Great. There's a birthday party at work today. Now I can stand around and feel uncomfortable for an hour.
I woke up on the steps beside a plate of spaghetti and a toilet paper roll ripped in half. And i actually think this day is gonna get better.
Ok. Cause im very serious about this. I wanna strip and do coke for a month
Drunk sex destroyed my coffee table... ikea this weekend?
Restaurants Roasting People Who Gave Them Negative Yelp Reviews (25 Pics)
I think I saw maybe 3 ugly girls the entire time we were there
Yea its like that frat house was built to keep fat chicks out of parties
I lull them into a false sense of security with my gayness. Then when they're vulnerable, I strike, like a snake. A big non-gay snake, with huge balls.
did you know that my friend knows a guy with 3 balls what the actual fuck
It's all fun and games until some random starts jerking it on the deck.
We should go, because after those margaritas time is running out on my sobriety clock.
Woman Posts Harassing DMs From Creep Online, Now He’s Upset Because People Told His Mom
I said that I'm avoiding parties and guys, and the freshman girl just laughed
I came home wearing somebody's thong.

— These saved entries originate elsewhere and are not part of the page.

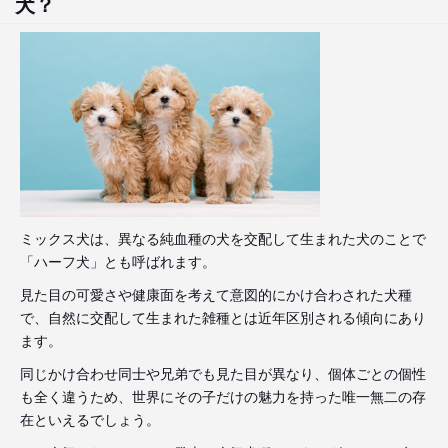
犬？
ミックス犬は、異なる純血種の犬を交配して生まれた犬のことで
「ハーフ犬」とも呼ばれます。
見た目の可愛さや健康面を考えて意図的にかけ合わされた犬種
で、自然に交配して生まれた雑種とは近年区別される傾向にあり
ます。
同じかけ合わせ同士や兄弟でも見た目が異なり、個体ごとの個性
も全く違うため、世界にその子だけの魅力を持った唯一無二の存
在といえるでしょう。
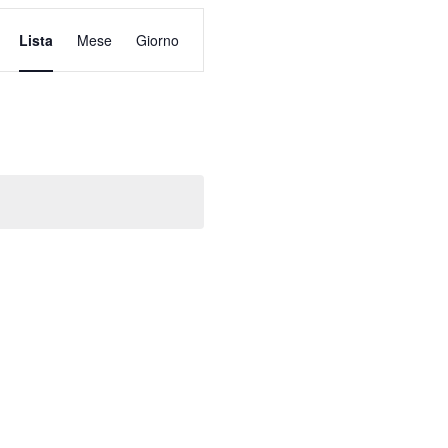
Evento
Viste
Lista
Mese
Giorno
Navigazione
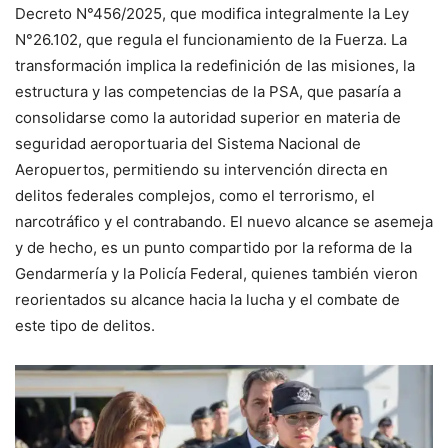
Decreto N°456/2025, que modifica integralmente la Ley
N°26.102, que regula el funcionamiento de la Fuerza. La
transformación implica la redefinición de las misiones, la
estructura y las competencias de la PSA, que pasaría a
consolidarse como la autoridad superior en materia de
seguridad aeroportuaria del Sistema Nacional de
Aeropuertos, permitiendo su intervención directa en
delitos federales complejos, como el terrorismo, el
narcotráfico y el contrabando. El nuevo alcance se asemeja
y de hecho, es un punto compartido por la reforma de la
Gendarmería y la Policía Federal, quienes también vieron
reorientados su alcance hacia la lucha y el combate de
este tipo de delitos.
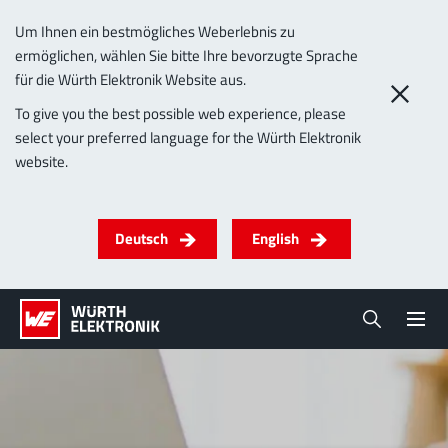
Um Ihnen ein bestmögliches Weberlebnis zu
ermöglichen, wählen Sie bitte Ihre bevorzugte Sprache
für die Würth Elektronik Website aus.
To give you the best possible web experience, please
select your preferred language for the Würth Elektronik
website.
Deutsch
English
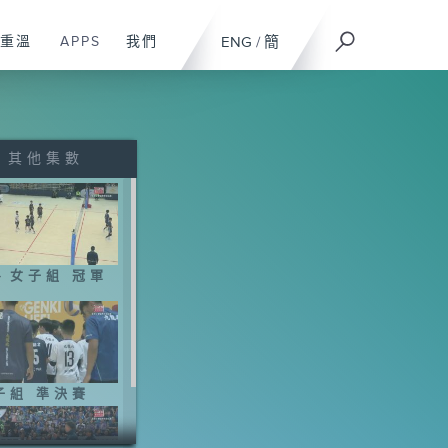
重溫
APPS
我們
ENG
/
簡
其他集數
、女子組 冠軍
子組 準決賽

If you're missing one message me privately.
I woke up to a stripper (who added me on Facebook) messaging me reminding me to cancel my card if I can't find it
I don't give a fuck that he's gay and keeps hitting on me. Free cocaine is free cocaine bro
I'm at a sex party and there's a guy in an ICP jersey and trip pants. I see now that this is the moment in the movie of my life I recognize I have a problem
Found your brother. He was passed out in the tub holding a bottle of Shatto milk wearing nothing but his tighty-whities.